# back sweetening



## appleweld (Apr 14, 2010)

im unclear on the backsweetening process. do i ferment till dry, then stabalize with k-meta and k-sorbate, then back sweeten to taste, then filter? or filter first? what is the proper order? also, i still need some help on the grapefruit acid level question. thanks in advance.


----------



## AlFulchino (Apr 14, 2010)

i dont know about the grapefruit...never have made that

typically when you sweeten after a wine had been brought to a level drier than you wish, you would stabilize and add your sugar...some use glycerin which gives you a sweet illusion ( bad word)

make sure your sugar is fully dissolved......

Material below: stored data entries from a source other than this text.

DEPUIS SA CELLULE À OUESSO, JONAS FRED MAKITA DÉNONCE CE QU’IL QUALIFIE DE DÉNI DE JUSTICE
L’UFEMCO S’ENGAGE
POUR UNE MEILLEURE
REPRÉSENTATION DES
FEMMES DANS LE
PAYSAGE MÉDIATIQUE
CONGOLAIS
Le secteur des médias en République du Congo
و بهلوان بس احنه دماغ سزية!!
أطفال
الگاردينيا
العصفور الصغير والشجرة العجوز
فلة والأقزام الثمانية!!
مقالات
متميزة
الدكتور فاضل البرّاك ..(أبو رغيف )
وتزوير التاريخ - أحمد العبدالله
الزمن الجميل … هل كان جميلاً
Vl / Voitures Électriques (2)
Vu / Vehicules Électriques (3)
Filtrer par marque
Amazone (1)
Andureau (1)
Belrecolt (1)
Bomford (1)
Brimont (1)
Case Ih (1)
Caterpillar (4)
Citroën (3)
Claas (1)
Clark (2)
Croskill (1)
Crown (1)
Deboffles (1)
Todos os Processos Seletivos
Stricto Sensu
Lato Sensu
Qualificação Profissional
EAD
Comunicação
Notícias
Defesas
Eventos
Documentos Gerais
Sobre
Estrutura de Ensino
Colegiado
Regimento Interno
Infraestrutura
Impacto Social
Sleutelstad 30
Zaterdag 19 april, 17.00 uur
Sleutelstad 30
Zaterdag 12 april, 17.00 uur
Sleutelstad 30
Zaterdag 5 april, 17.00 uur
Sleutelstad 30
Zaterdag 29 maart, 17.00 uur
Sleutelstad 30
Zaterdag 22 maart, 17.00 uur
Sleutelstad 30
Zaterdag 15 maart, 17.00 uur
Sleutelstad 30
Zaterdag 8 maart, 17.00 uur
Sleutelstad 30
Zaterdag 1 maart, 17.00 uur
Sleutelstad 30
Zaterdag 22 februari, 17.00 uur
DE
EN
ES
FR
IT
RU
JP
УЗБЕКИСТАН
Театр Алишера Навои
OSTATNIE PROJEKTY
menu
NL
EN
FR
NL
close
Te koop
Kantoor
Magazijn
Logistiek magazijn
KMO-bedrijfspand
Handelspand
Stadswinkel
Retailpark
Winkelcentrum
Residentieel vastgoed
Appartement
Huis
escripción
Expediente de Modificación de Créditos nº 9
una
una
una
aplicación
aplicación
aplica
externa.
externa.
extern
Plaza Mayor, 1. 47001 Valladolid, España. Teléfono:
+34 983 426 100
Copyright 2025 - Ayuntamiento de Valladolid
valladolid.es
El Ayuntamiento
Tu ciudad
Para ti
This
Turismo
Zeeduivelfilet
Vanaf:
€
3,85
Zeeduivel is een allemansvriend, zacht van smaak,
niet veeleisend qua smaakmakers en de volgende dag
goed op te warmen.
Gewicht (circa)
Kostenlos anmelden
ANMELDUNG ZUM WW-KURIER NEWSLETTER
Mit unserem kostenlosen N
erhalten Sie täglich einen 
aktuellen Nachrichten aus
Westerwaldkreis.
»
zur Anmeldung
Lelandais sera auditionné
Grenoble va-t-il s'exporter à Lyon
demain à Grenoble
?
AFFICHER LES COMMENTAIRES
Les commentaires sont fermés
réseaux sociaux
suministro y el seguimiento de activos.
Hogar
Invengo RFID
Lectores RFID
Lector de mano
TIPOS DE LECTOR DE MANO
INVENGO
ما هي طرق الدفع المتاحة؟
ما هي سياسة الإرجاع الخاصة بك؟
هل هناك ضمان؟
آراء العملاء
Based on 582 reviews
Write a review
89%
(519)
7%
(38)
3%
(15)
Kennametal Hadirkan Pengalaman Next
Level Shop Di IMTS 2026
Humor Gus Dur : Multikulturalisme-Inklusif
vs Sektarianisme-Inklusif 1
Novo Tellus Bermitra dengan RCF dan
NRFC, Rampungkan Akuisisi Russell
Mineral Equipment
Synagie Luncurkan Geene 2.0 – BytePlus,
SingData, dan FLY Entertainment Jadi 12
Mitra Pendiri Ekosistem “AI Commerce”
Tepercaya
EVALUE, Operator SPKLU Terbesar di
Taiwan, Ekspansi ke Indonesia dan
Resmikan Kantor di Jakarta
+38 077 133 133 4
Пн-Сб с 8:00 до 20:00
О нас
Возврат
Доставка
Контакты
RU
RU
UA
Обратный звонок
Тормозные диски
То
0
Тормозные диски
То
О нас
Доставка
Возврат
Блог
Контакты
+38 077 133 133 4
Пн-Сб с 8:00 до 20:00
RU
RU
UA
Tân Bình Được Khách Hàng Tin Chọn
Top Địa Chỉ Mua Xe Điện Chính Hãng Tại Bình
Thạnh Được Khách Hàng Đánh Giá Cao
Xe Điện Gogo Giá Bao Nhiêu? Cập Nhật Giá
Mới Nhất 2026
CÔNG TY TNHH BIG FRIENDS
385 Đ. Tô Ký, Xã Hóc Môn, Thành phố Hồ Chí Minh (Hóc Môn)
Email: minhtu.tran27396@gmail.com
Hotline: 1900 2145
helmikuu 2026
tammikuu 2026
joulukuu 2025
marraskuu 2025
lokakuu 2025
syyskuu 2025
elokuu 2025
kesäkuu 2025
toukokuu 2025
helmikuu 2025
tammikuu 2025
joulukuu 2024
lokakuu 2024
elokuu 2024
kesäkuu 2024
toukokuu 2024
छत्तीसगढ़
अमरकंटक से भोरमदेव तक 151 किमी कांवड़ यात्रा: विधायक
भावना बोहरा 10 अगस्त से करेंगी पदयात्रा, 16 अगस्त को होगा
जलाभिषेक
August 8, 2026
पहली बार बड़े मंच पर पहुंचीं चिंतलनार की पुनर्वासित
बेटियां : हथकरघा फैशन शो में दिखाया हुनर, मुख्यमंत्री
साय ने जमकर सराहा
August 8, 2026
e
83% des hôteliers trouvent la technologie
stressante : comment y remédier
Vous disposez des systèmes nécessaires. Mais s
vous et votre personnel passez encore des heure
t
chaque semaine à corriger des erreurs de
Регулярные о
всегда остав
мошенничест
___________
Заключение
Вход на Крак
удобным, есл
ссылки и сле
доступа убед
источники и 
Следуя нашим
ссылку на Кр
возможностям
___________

i would rack off all your sediment first...stabilize....sweeten..let sit for 10 or more days to make sure you really like what you have done...and filter prior to bottling

***

if you know what you are shooting for ...then skip the ferment till dry...stop at the sg you like...stabilize and filter


----------



## ArdenS (Apr 14, 2010)

Another reason to wait, like Al says, is to make sure that fermentation doesn't restart. Having fermentation restart in the bottles can get nasty.


----------



## AlFulchino (Apr 14, 2010)

right Arden...and i should have made it clear when i said stabilize that i was including the need to add sorbate..thanks for making your post!


----------



## appleweld (Apr 14, 2010)

im interested in sweetenen a stawberry wine with a holland house daquiry mix. is this possible or just nuts?


----------



## AlFulchino (Apr 14, 2010)

i would never say nuts to anything until you try it and it fails and you repeat it....THAt would be nuts

go by intuition..AND by measurements so that you can repeat success and alter what you are doing in an orderly fashion


----------



## vcasey (Apr 15, 2010)

and don't forget to record what you do so if you succeed and you like this wine you can make it again


----------



## appleweld (May 6, 2010)

i sweetened a gallon of strawberry last night. after adding the sulfite and sorbate, i used 16 oz of the daquiry mix. so far it has stayed in suspension well. although, i thing its too sweet. i will try 8 oz in a few days with another gallon.


----------



## dragonmaster42 (May 7, 2010)

Assuming the other gallon you mention is also strawberry, you could blend some of the unsweetened wine into the over-sweetened batch to reduce the sweetness in the first one, too.


----------



## intoxicating (May 15, 2010)

When I add sugar to my wild plum port, I pull off two cups of the wine and stir in the measured sugar for 5 minutes. I let what didn't dissolve settle out for 2 or 3 minutes, and pour the syrup into the carboy, leaving undissolved sugar in the measuring cup. Stir carboy gently, repeat with another two cups of wine to dissolve the rest of the sugar, and I haven't diluted my wine with water. It seemed like the sensible thing to do, since I feed it three times during its time in the carboy, and the point is to increase the alcohol level so I don't need to fortify it with store bought spirits. Sometimes I need to warm the wine up to 80 degrees or so to get it to dissolve, but I don't warm it much above that.


----------



## intoxicating (May 15, 2010)

On the subject of artificial sweeteners, STAY AWAY!!!!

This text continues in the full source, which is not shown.